In CSERC’s early years, the 1990s, staff efforts to defend wild, roadless areas in the Stanislaus National Forest from road construction and clearcuts helped convince Forest Service timber sale planners to focus logging projects outside of remaining wild areas, sparing many roadless areas from entry.
These days, Buckley and CSERC staff are engaged with others in finding solutions that work for people representing diverse points of view. These include:
• The Tuolumne-Stanislaus IRWM watershed collaborative, which aims to gain state funding for water and watershed projects and build relationships between diverse water interests.
• The Amador-Calaveras Consensus Group, which works on projects in the northern quarter of the Stanislaus National Forest and the southern portion of the Eldorado National Forest.
• The Lower Tuolumne River hydroelectric relicensing process, which deals with all river management associated with Don Pedro Reservoir and La Grange Dam.

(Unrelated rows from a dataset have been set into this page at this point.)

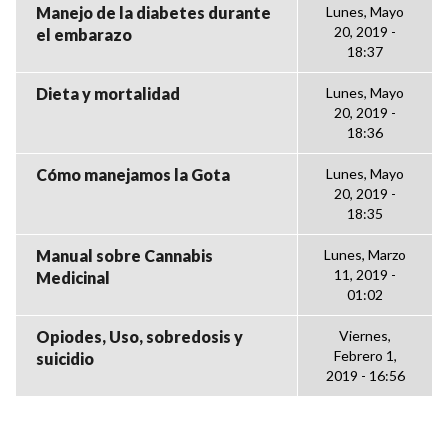
Manejo de la diabetes durante
Lunes, Mayo
20, 2019 -
el embarazo
18:37
Dieta y mortalidad
Lunes, Mayo
20, 2019 -
18:36
Cómo manejamos la Gota
Lunes, Mayo
20, 2019 -
18:35
Manual sobre Cannabis
Lunes, Marzo
11, 2019 -
Medicinal
01:02
Opiodes, Uso, sobredosis y
Viernes,
Febrero 1,
suicidio
2019 - 16:56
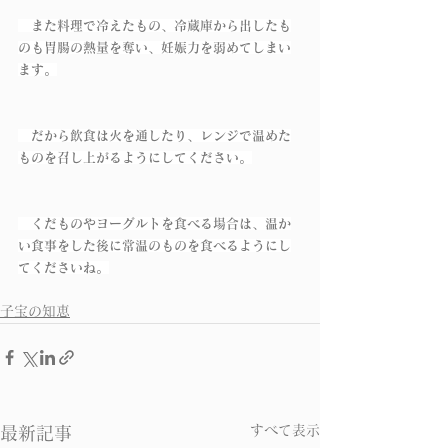
　また料理で冷えたもの、冷蔵庫から出したも
のも胃腸の熱量を奪い、妊娠力を弱めてしまい
ます。
　だから飲食は火を通したり、レンジで温めた
ものを召し上がるようにしてください。
　くだものやヨーグルトを食べる場合は、温か
い食事をした後に常温のものを食べるようにし
てくださいね。
子宝の知恵
すべて表示
最新記事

The negotiations are a years-long effort to help shape the outcome of federal hydropower license conditions.
• Yosemite Stanislaus Solutions, which works to gain funding and to build consensus for forest projects within the Stanislaus Forest and on associated private lands across the southern half of the Stanislaus Forest.
Buckley said the organization has presented more than 2,800 slide show presentations to more than 140,000 participants at schools and community groups in the foothills and in the Central Valley’s urban and rural areas.
In addition, volunteer workday restoration projects have worked on public lands across the Northern Yosemite region in the Central Sierra Nevada.
Last year, CSERC was presented with a national award from the Forest Service for organizing volunteer workday projects to restore meadows, rehabilitate eroded hillsides, pull invasive weeds, clean up trash and do other volunteer projects on public lands.
This year, CSERC staff and volunteers have done a Rim Fire conifer seedling planting day in February.